--- INPUT RECORDS Enclosed Below ---

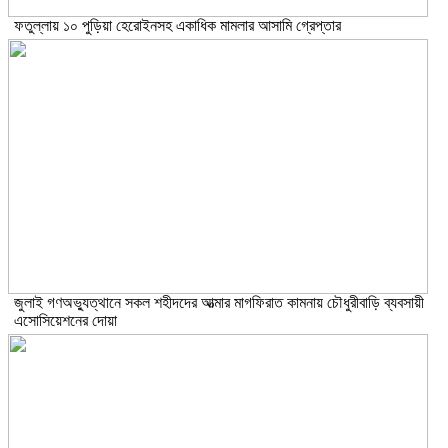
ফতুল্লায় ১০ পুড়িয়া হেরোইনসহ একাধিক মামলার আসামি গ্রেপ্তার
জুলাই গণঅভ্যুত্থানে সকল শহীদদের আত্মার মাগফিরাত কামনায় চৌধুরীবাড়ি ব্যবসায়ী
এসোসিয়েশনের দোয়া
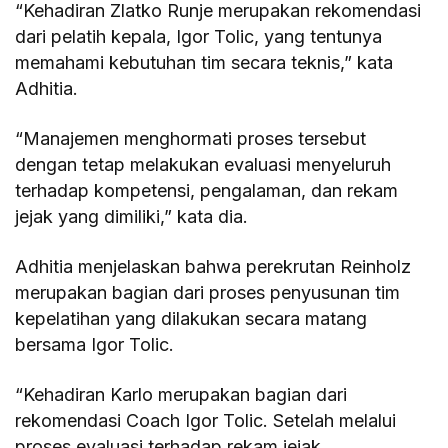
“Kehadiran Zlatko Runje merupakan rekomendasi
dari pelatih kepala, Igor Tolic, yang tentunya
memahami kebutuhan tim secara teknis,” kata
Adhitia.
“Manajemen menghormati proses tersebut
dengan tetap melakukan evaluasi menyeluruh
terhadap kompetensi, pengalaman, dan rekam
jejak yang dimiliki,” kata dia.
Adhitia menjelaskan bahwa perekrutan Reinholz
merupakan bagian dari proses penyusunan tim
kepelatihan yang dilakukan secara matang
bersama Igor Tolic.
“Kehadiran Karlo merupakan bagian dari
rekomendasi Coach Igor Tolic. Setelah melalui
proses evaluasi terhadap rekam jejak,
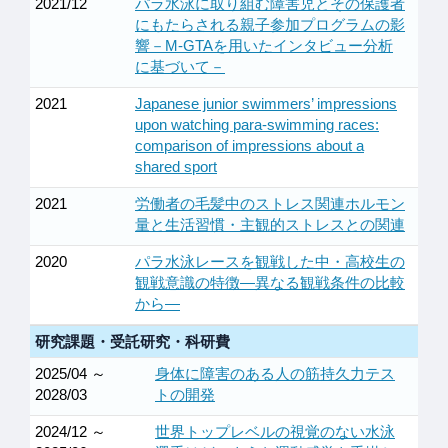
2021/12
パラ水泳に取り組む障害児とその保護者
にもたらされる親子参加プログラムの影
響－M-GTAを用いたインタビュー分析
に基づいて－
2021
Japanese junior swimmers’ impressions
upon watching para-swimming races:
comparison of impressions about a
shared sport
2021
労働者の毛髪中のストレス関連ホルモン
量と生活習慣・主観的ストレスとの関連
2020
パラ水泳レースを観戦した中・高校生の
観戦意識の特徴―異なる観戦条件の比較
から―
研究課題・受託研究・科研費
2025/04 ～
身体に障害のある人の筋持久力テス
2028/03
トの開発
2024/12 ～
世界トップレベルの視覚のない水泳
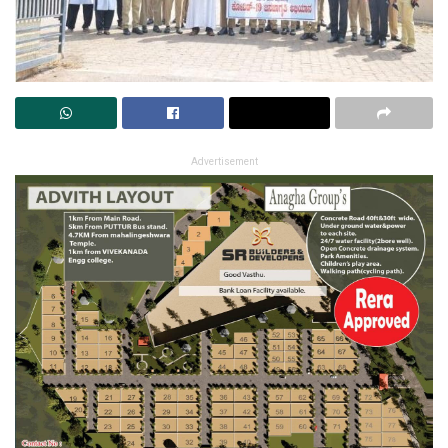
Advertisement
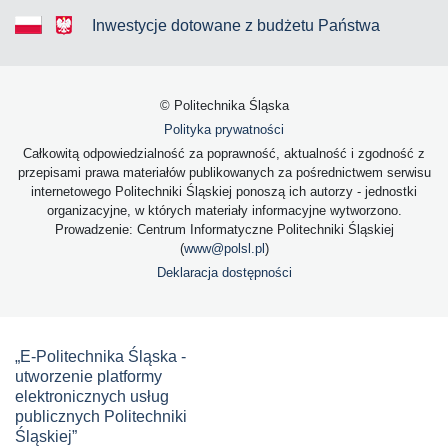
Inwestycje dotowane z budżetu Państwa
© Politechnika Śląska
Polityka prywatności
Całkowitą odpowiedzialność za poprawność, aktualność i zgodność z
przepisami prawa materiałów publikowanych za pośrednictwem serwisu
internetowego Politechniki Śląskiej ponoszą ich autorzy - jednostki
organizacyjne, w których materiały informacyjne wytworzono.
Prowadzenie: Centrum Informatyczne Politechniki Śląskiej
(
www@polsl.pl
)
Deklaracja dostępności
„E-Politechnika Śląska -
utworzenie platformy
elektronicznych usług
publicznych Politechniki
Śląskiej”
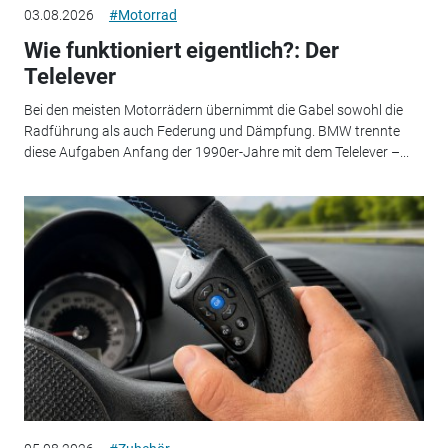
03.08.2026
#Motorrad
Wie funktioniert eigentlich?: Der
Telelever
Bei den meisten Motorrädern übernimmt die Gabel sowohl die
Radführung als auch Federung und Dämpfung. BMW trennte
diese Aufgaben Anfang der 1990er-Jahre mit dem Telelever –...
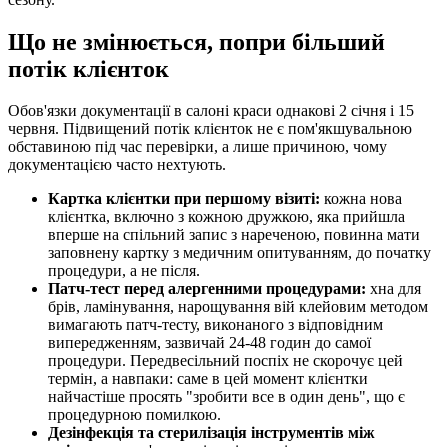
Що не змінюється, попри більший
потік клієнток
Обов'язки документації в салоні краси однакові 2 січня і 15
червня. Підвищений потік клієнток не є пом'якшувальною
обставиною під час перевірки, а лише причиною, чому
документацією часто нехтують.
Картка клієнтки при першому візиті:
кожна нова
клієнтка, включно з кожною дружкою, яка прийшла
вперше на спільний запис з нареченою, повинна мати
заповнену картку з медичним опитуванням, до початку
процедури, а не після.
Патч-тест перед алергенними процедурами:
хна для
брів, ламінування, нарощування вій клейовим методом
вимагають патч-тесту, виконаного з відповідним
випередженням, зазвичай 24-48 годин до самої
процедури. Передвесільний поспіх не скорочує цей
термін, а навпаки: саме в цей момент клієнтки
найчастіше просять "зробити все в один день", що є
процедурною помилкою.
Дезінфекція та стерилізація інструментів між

--- End of Enclosed INPUT RECORDS ---

▸ WHAT IS EXPECTED: Word for word, reproduce all of the data, but keep out the pictures.

▸ OUTPUT OF THE EXERCISE:
ফতুল্লায় ১০ পুড়িয়া হেরোইনসহ একাধিক মামলার আসামি গ্রেপ্তার
জুলাই গণঅভ্যুত্থানে সকল শহীদদের আত্মার মাগফিরাত কামনায় চৌধুরীবাড়ি ব্যবসায়ী
এসোসিয়েশনের দোয়া
“Kehadiran Zlatko Runje merupakan rekomendasi
dari pelatih kepala, Igor Tolic, yang tentunya
memahami kebutuhan tim secara teknis,” kata
Adhitia.
“Manajemen menghormati proses tersebut
dengan tetap melakukan evaluasi menyeluruh
terhadap kompetensi, pengalaman, dan rekam
jejak yang dimiliki,” kata dia.
Adhitia menjelaskan bahwa perekrutan Reinholz
merupakan bagian dari proses penyusunan tim
kepelatihan yang dilakukan secara matang
bersama Igor Tolic.
“Kehadiran Karlo merupakan bagian dari
rekomendasi Coach Igor Tolic. Setelah melalui
proses evaluasi terhadap rekam jejak,
2021/12
パラ水泳に取り組む障害児とその保護者
にもたらされる親子参加プログラムの影
響－M-GTAを用いたインタビュー分析
に基づいて－
2021
Japanese junior swimmers’ impressions
upon watching para-swimming races:
comparison of impressions about a
shared sport
2021
労働者の毛髪中のストレス関連ホルモン
量と生活習慣・主観的ストレスとの関連
2020
パラ水泳レースを観戦した中・高校生の
観戦意識の特徴―異なる観戦条件の比較
から―
研究課題・受託研究・科研費
2025/04 ～
身体に障害のある人の筋持久力テス
2028/03
トの開発
2024/12 ～
世界トップレベルの視覚のない水泳
Advertisement
Inwestycje dotowane z budżetu Państwa
© Politechnika Śląska
Polityka prywatności
Całkowitą odpowiedzialność za poprawność, aktualność i zgodność z
przepisami prawa materiałów publikowanych za pośrednictwem serwisu
internetowego Politechniki Śląskiej ponoszą ich autorzy - jednostki
organizacyjne, w których materiały informacyjne wytworzono.
Prowadzenie: Centrum Informatyczne Politechniki Śląskiej
(
www@polsl.pl
)
Deklaracja dostępności
„E-Politechnika Śląska -
utworzenie platformy
elektronicznych usług
publicznych Politechniki
Śląskiej”
03.08.2026
#Motorrad
Wie funktioniert eigentlich?: Der
Telelever
Bei den meisten Motorrädern übernimmt die Gabel sowohl die
Radführung als auch Federung und Dämpfung. BMW trennte
diese Aufgaben Anfang der 1990er-Jahre mit dem Telelever –...
Що не змінюється, попри більший
потік клієнток
Обов'язки документації в салоні краси однакові 2 січня і 15
червня. Підвищений потік клієнток не є пом'якшувальною
обставиною під час перевірки, а лише причиною, чому
документацією часто нехтують.
Картка клієнтки при першому візиті:
кожна нова
клієнтка, включно з кожною дружкою, яка прийшла
вперше на спільний запис з нареченою, повинна мати
заповнену картку з медичним опитуванням, до початку
процедури, а не після.
Патч-тест перед алергенними процедурами:
хна для
брів, ламінування, нарощування вій клейовим методом
вимагають патч-тесту, виконаного з відповідним
випередженням, зазвичай 24-48 годин до самої
процедури. Передвесільний поспіх не скорочує цей
термін, а навпаки: саме в цей момент клієнтки
найчастіше просять "зробити все в один день", що є
процедурною помилкою.
Дезінфекція та стерилізація інструментів між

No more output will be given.